(Records contained in a dataset)
.....
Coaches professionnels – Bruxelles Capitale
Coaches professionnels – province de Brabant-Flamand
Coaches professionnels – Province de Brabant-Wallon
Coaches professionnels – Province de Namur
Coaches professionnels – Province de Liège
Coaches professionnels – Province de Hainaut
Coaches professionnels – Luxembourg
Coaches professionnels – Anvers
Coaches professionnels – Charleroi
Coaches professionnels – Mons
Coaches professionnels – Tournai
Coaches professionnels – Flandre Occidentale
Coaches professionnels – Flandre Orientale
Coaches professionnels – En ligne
.....
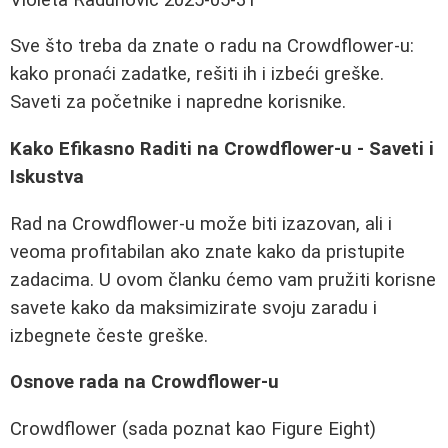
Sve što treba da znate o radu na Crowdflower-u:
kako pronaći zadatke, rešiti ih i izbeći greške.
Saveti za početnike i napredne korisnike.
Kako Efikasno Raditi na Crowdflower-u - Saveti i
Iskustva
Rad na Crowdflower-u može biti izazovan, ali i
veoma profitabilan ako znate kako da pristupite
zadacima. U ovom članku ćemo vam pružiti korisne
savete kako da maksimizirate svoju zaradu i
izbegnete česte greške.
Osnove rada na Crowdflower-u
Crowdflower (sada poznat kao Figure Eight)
.....
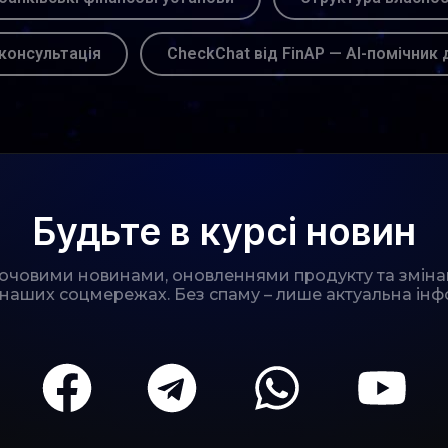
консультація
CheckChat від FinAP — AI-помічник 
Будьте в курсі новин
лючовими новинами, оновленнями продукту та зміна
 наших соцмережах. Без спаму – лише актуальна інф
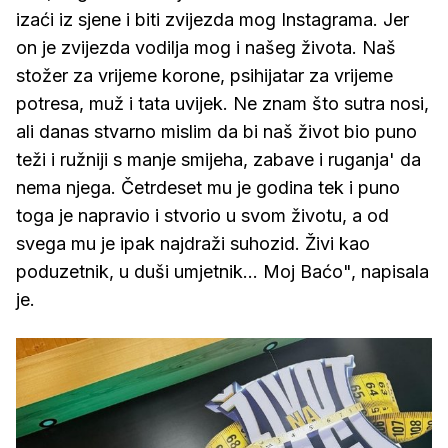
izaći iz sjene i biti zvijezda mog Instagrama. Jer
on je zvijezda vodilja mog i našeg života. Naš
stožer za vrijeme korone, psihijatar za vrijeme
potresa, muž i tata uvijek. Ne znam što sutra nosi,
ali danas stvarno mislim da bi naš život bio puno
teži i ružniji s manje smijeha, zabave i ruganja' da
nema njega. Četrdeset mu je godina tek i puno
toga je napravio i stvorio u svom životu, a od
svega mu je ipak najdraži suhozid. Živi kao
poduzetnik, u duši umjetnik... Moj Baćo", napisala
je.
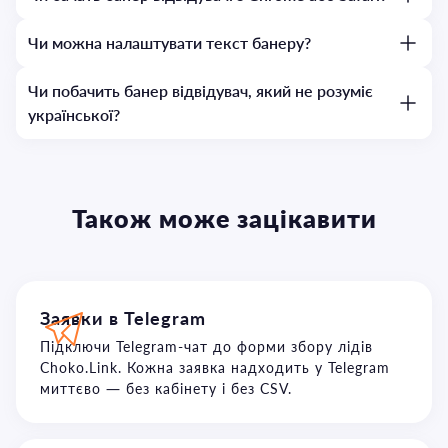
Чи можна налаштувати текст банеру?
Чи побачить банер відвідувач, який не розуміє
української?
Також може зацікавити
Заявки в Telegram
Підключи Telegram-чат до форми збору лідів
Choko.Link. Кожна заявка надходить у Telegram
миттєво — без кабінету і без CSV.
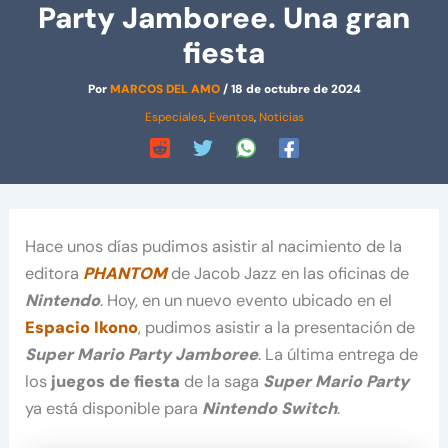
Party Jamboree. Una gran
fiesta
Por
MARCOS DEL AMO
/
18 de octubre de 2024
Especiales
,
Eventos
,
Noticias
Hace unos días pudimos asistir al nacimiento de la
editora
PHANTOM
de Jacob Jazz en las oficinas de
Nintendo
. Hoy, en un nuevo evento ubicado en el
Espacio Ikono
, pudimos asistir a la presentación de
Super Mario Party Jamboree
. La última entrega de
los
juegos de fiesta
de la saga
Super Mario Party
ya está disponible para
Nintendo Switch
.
.....
*Assignment:*
Taking the records above, retype every line from the one with "Coaches professionnels – Bruxelles Capitale" down to the one with "Coaches professionnels – En ligne", exactly and with nothing else.

*Response to this exercise:*
Coaches professionnels – Bruxelles Capitale
Coaches professionnels – province de Brabant-Flamand
Coaches professionnels – Province de Brabant-Wallon
Coaches professionnels – Province de Namur
Coaches professionnels – Province de Liège
Coaches professionnels – Province de Hainaut
Coaches professionnels – Luxembourg
Coaches professionnels – Anvers
Coaches professionnels – Charleroi
Coaches professionnels – Mons
Coaches professionnels – Tournai
Coaches professionnels – Flandre Occidentale
Coaches professionnels – Flandre Orientale
Coaches professionnels – En ligne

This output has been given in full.